A class-action lawsuit filed Monday in the United States accuses Anthropic of misleading customers about the usage limits on its premium Claude AI subscription. The complaint alleges that the pricing model for the service does not clearly disclose when users will hit those caps, leaving them paying for a product that stops working as promised.
The Allegations
According to the lawsuit, Anthropic’s premium tier for Claude – the company’s chatbot and AI assistant – advertises certain usage limits but fails to explain how those limits are calculated or enforced. Users say they were charged for a month of service only to find the AI refused to respond after a short period of use, without a clear warning or reset time.
The plaintiffs argue that the fine print is vague and that Anthropic’s marketing materials emphasize “unlimited” or “generous” access without spelling out actual restrictions. The case seeks class-action status for anyone who paid for the premium plan in the past year.
Musk and SpaceX Claim Corrected
The lawsuit filing itself includes a factual error: it describes Anthropic as being backed by Elon Musk and affiliated with SpaceX. That’s incorrect. Anthropic is an independent AI company; it has no direct ties to Musk or the aerospace firm.
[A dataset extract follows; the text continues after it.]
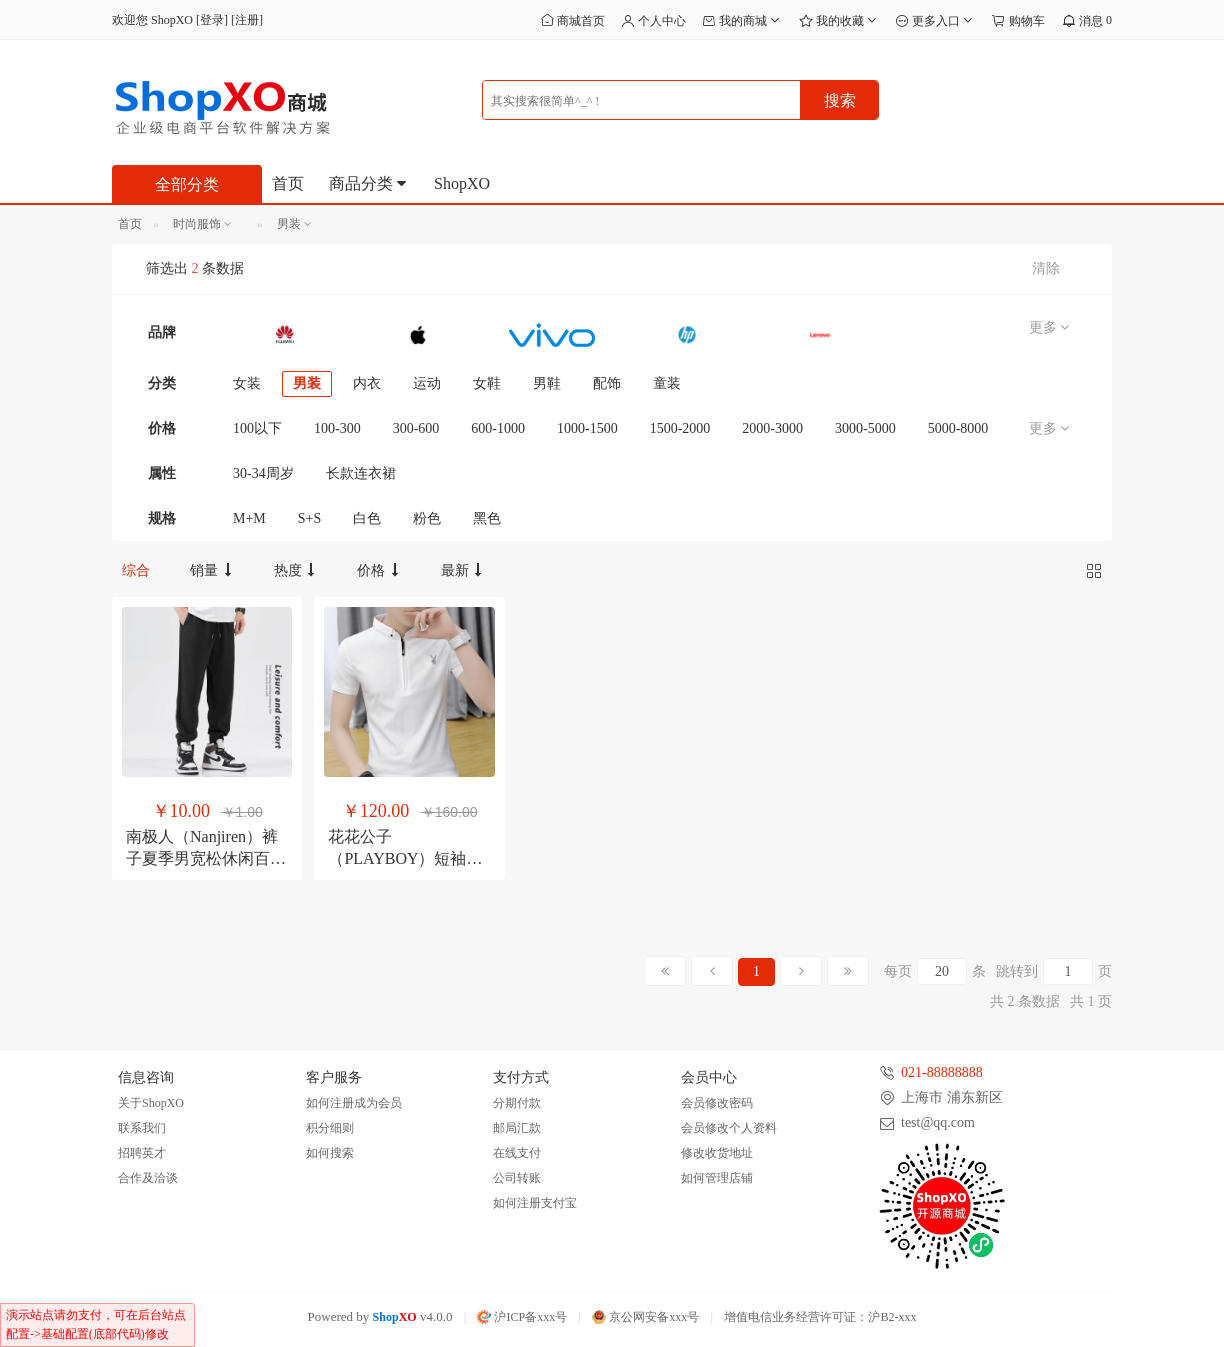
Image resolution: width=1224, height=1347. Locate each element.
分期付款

The error appears to be a mistake by the plaintiffs’ attorneys and does not affect the core claim over subscription pricing.
Anthropic has not yet filed a response in court. The company, known for its focus on safety in artificial intelligence, launched Claude as a direct competitor to OpenAI’s ChatGPT and Google’s Bard.
What the Lawsuit Seeks
The complaint asks the court to force Anthropic to change its pricing disclosures and to refund affected subscribers. It also seeks unspecified damages for what it calls deceptive trade practices. The case was filed in federal court, and a judge will need to certify the class before it moves forward.
Anthropic has not publicly commented on the lawsuit, and the company’s website still advertises the premium Claude plan without changes to the description of usage limits. For now, subscribers are left guessing whether their next request will be denied.